| What the task requires |
Which of the lines below contain the string "değil"? Pull each one out of the data.

Transcribed page contents
────────────────────

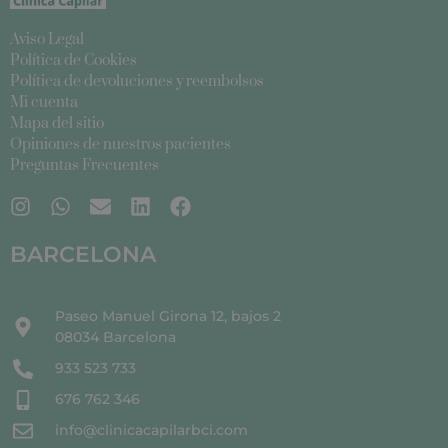
Aviso Legal
Política de Cookies
Política de devoluciones y reembolsos
Mi cuenta
Mapa del sitio
Opiniones de nuestros pacientes
Preguntas Frecuentes
BARCELONA
Paseo Manuel Girona 12, bajos 2
08034 Barcelona
933 523 733
676 762 346
info@clinicacapilarbci.com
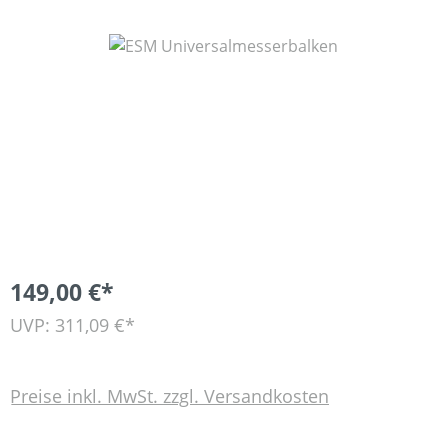
Bildergalerie überspringen
149,00 €*
UVP: 311,09 €*
Preise inkl. MwSt. zzgl. Versandkosten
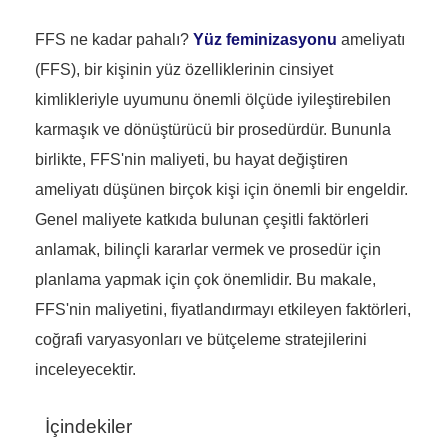
FFS ne kadar pahalı?
Yüz feminizasyonu
ameliyatı
(FFS), bir kişinin yüz özelliklerinin cinsiyet
kimlikleriyle uyumunu önemli ölçüde iyileştirebilen
karmaşık ve dönüştürücü bir prosedürdür. Bununla
birlikte, FFS'nin maliyeti, bu hayat değiştiren
ameliyatı düşünen birçok kişi için önemli bir engeldir.
Genel maliyete katkıda bulunan çeşitli faktörleri
anlamak, bilinçli kararlar vermek ve prosedür için
planlama yapmak için çok önemlidir. Bu makale,
FFS'nin maliyetini, fiyatlandırmayı etkileyen faktörleri,
coğrafi varyasyonları ve bütçeleme stratejilerini
inceleyecektir.
İçindekiler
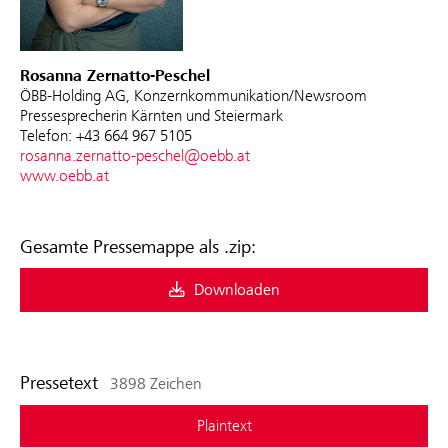
Rosanna Zernatto-Peschel
ÖBB-Holding AG, Konzernkommunikation/Newsroom
Pressesprecherin Kärnten und Steiermark
Telefon: +43 664 967 5105
rosanna.zernatto-peschel@oebb.at
www.oebb.at
Gesamte Pressemappe als .zip:
Downloaden
Pressetext
3898 Zeichen
Plaintext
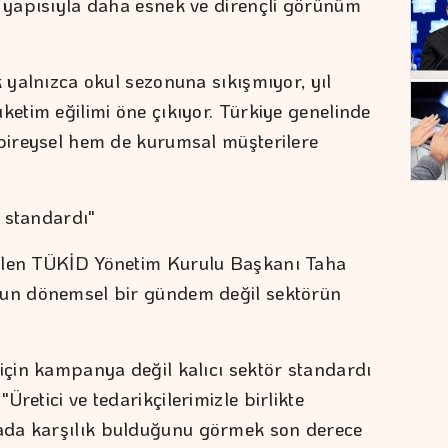
ı yapısıyla daha esnek ve dirençli görünüm
k yalnızca okul sezonuna sıkışmıyor, yıl
ketim eğilimi öne çıkıyor. Türkiye genelinde
 bireysel hem de kurumsal müşterilere
r standardı"
ilen TÜKİD Yönetim Kurulu Başkanı Taha
nun dönemsel bir gündem değil sektörün
 için kampanya değil kalıcı sektör standardı
retici ve tedarikçilerimizle birlikte
ada karşılık bulduğunu görmek son derece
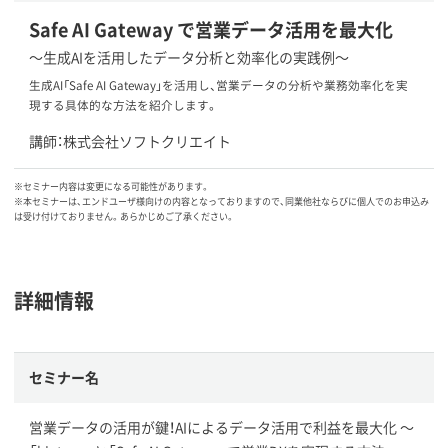
Safe AI Gateway で営業データ活用を最大化
〜生成AIを活用したデータ分析と効率化の実践例〜
生成AI「Safe AI Gateway」を活用し、営業データの分析や業務効率化を実
現する具体的な方法を紹介します。
講師：株式会社ソフトクリエイト
※セミナー内容は変更になる可能性があります。
※本セミナーは、エンドユーザ様向けの内容となっておりますので、同業他社ならびに個人でのお申込み
は受け付けておりません。あらかじめご了承ください。
詳細情報
セミナー名
営業データの活用が鍵！AIによるデータ活用で利益を最大化 〜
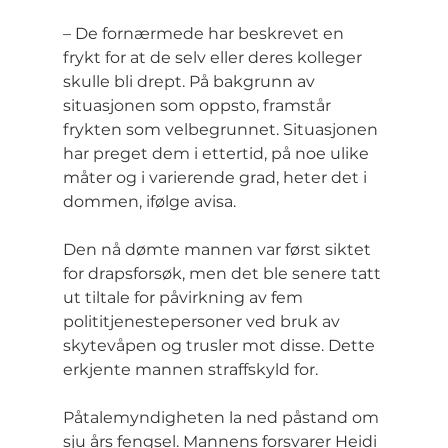
– De fornærmede har beskrevet en 
frykt for at de selv eller deres kolleger 
skulle bli drept. På bakgrunn av 
situasjonen som oppsto, framstår 
frykten som velbegrunnet. Situasjonen 
har preget dem i ettertid, på noe ulike 
måter og i varierende grad, heter det i 
dommen, ifølge avisa.
Den nå dømte mannen var først siktet 
for drapsforsøk, men det ble senere tatt 
ut tiltale for påvirkning av fem 
polititjenestepersoner ved bruk av 
skytevåpen og trusler mot disse. Dette 
erkjente mannen straffskyld for.
Påtalemyndigheten la ned påstand om 
sju års fengsel. Mannens forsvarer Heidi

────────────────────

| Written reply |
nun dönemsel bir gündem değil sektörün
 için kampanya değil kalıcı sektör standardı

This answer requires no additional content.